High-frequency expansions for time-periodic Lindblad generators

TL;DR

This paper develops a method to derive a proper Floquet Lindbladian for periodically driven open quantum systems using high-frequency expansions in a rotating frame, capturing the transition from Markovian to non-Markovian dynamics.

Contribution

It introduces a rotating frame approach to accurately obtain Floquet Lindbladians, addressing limitations of previous high-frequency expansion methods for open quantum systems.

Findings

Proper Floquet Lindbladian can be obtained in a rotating frame.

Transition from Markovian to non-Markovian dynamics explained.

Non-Markovianity linked to system micromotion.

Abstract

Floquet engineering of isolated systems is often based on the concept of the effective time-independent Floquet Hamiltonian, which describes the stroboscopic evolution of a periodically driven quantum system in steps of the driving period and which is routinely obtained analytically using high-frequency expansions. The generalization of these concepts to open quantum systems described by a Markovian master equation of Lindblad type turns out to be non-trivial: On the one hand, already for a two-level system two different phases can be distinguished, where the effective time-independent Floquet generator (describing the stroboscopic evolution) is either again Markovian and of Lindblad type or not.

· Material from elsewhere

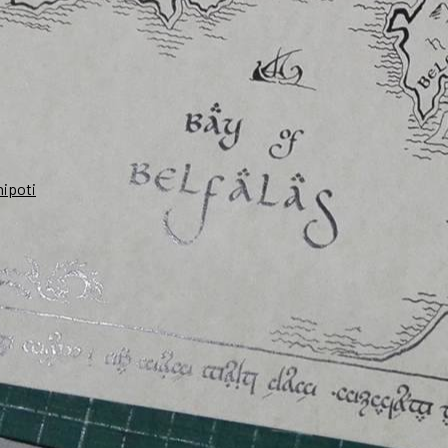
nipoti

On the other hand, even though in the high-frequency regime a Lindbladian Floquet generator (Floquet Linbladian) is numerically found to exist, this behaviour is, curiously, not correctly reproduced within analytical high-frequency expansions. Here, we demonstrate that a proper Floquet Lindbladian can still be obtained from a high-frequency expansion, when treating the problem in a suitably chosen rotating frame. Within this approach, we can then also describe the transition to a phase at lower driving frequencies, where no Floquet Lindbladian exists, and show that the emerging non-Markovianity of the Floquet generator can entirely be attributed to the micromotion of the open driven system.